Alexander Danutsa, head of news and presenter on TV-Stymul was brutally attacked on 18 November in Kirovgrad, central Ukraine. His assailants told him to stop reporting on the election campaign. He was taken to hospital with concussion and severe bruising.
Finally, state-owned businesses made a point of preventing distribution of certain independent or opposition newspapers. The 17 November issue of opposition daily Silski Visti that carried an interview with Victor Yushchenko, could not be sent to its subscribers because the copies were stuck at the depot owned by the distributor, Pressa Ukrayiny, a subsidiary of the public post office.
In another example on 12 November, the public post office at Donetsk, in the east of the country, refused to send the independent weekly Svoboda to several thousand subscribers in the Donetsk, Dnipropetrovsk, Zaporizhzhya, Luhansk, Kharkov and Crimea areas.
Polling and contested result marked by fresh obstructions
The second round run-off on 21 November saw frequent obstructions to press coverage countrywide. Several journalists were assaulted or arrested and many were kept out of polling stations.
Around 15 youths assaulted Tatiana Ratushnyak, of the weekly Trybuna, and Andrei Zelenko, of the weekly Stary Zamok, in Mukachevo in the west of the country. Zelenko, who was attacked in the village of Klyachanovo. also had his camera snatched. The same assailants snatched a press card from Ratushnyak at No 12 polling station in the same constituency, ripping it into pieces in front of a number of witnesses. Security forces did not intervene in either case. Both journalists made official complaints.

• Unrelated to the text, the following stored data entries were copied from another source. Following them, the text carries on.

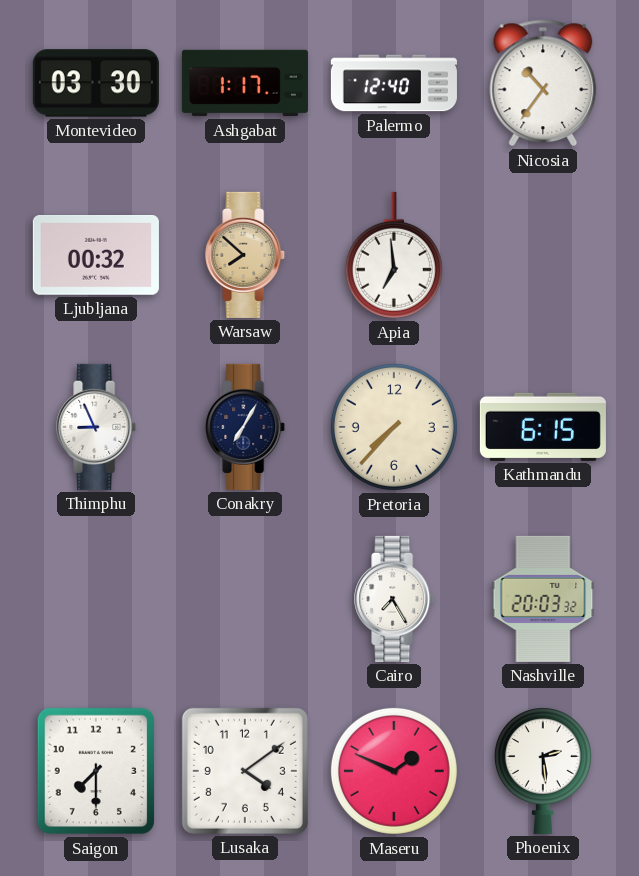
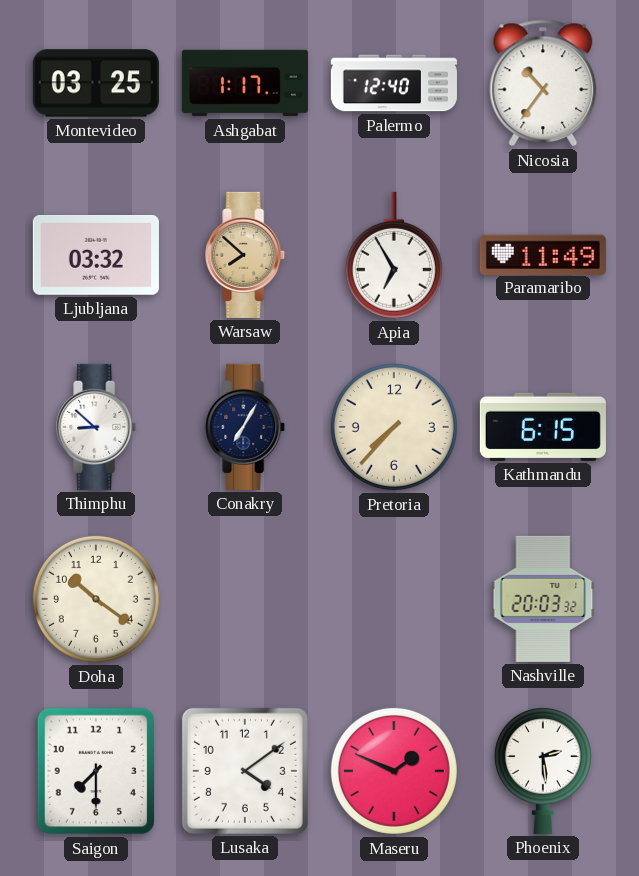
Montevideo: 03:30 -> 03:25
Ljubljana: 00:32 -> 03:32
Apia: 6:59 -> 6:55
Paramaribo: none -> 11:49
Thimphu: 8:56 -> 8:52
Doha: none -> 10:21
Cairo: 7:25 -> none
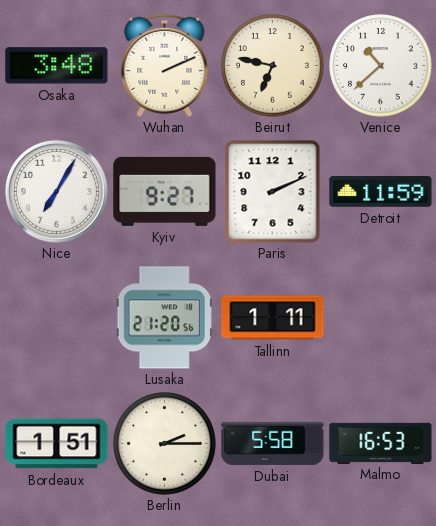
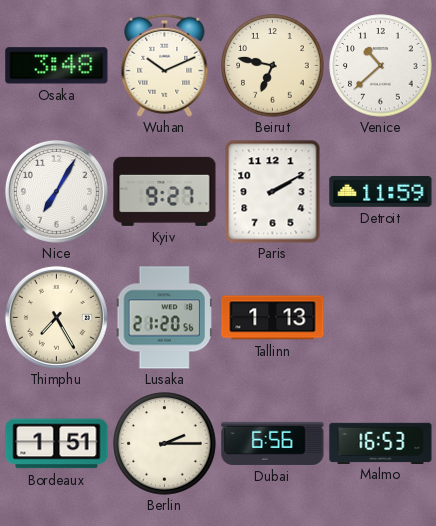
Wuhan: 2:11 -> 10:11
Paris: 2:11 -> 2:10
Thimphu: none -> 7:25
Tallinn: 1:11 -> 1:13
Dubai: 5:58 -> 6:56
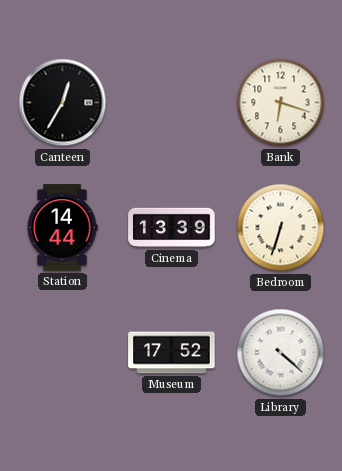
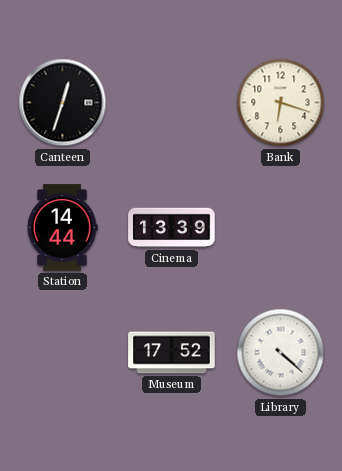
Canteen: 12:35 -> 12:33
Bedroom: 6:33 -> none
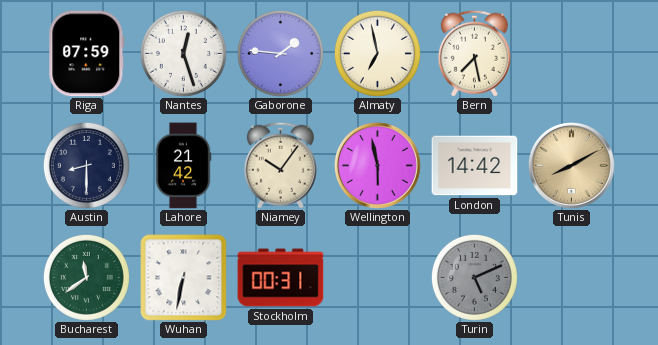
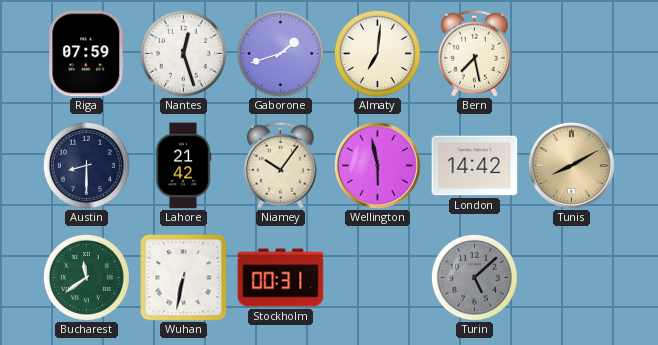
Gaborone: 1:46 -> 1:42
Almaty: 6:58 -> 7:01
Turin: 5:11 -> 5:08
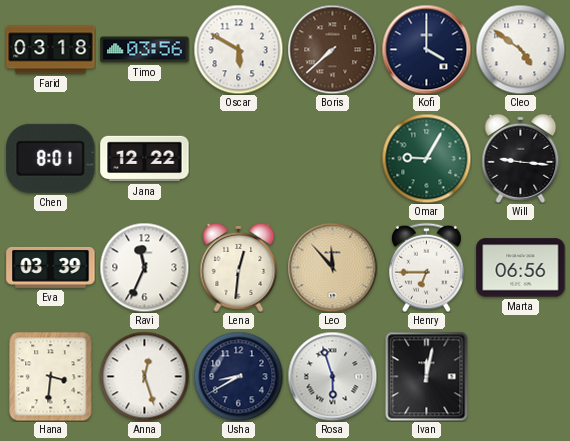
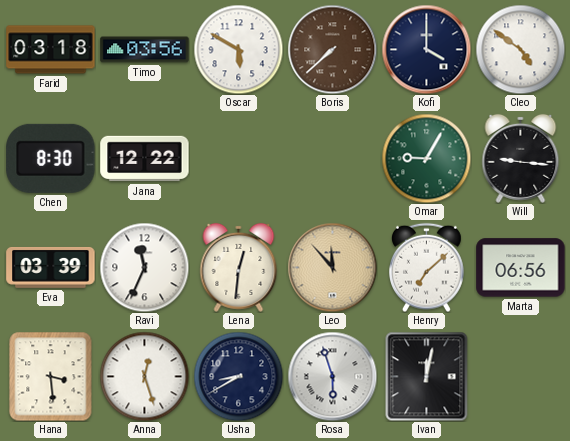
Chen: 8:01 -> 8:30
Henry: 6:45 -> 7:08
Hana: 3:31 -> 3:29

Anatoliy Sokorynski, Viktor Yushchenko’s representative in Dniepropetrovsk in the east of the country, said that three thugs beat up Volodymyr Piddubny, a freelance journalist for the daily Vechernie Visti, when he arrived to film voting irregularities in the village of Dmytriyevka. They also tried to snatch his camera but were stopped by the intervention of a police officer.
Taisia Hladchenko, of the weekly Tochka Zoru, was beaten and her camera destroyed as she took photos of an incident in front of No 67 polling station in the 42nd constituency in the Donetsk region. Dmytro Vorobiov, of the same newspaper was also assaulted in Romny, Sumy region in the north-east.
Nine journalists were arrested at No 72 polling station in the 40th constituency in Borysovka, Dniepropetrovsk region, the press agency Ukrainian News reported. They were first of all refused entry to the polling station then taken to a police post at Nikopolskiy from where they were released after having their accreditation seized.
Outright censorship was also much in evidence, especially on the TV. Several journalists working for 1+1 television refused to present news bulletins on 21 and 22 November, because of the use of "temnyks". On polling day, Oles Tereshchenko and Andrei Tychyna refused to present the news for this reason. Alla Masur and Ludmila Dobrovolska did the same on 22 November.
Sports journalists Maria Padalko and Serhiy Polkhovskiy refused to present their programmes in solidarity with their news colleagues.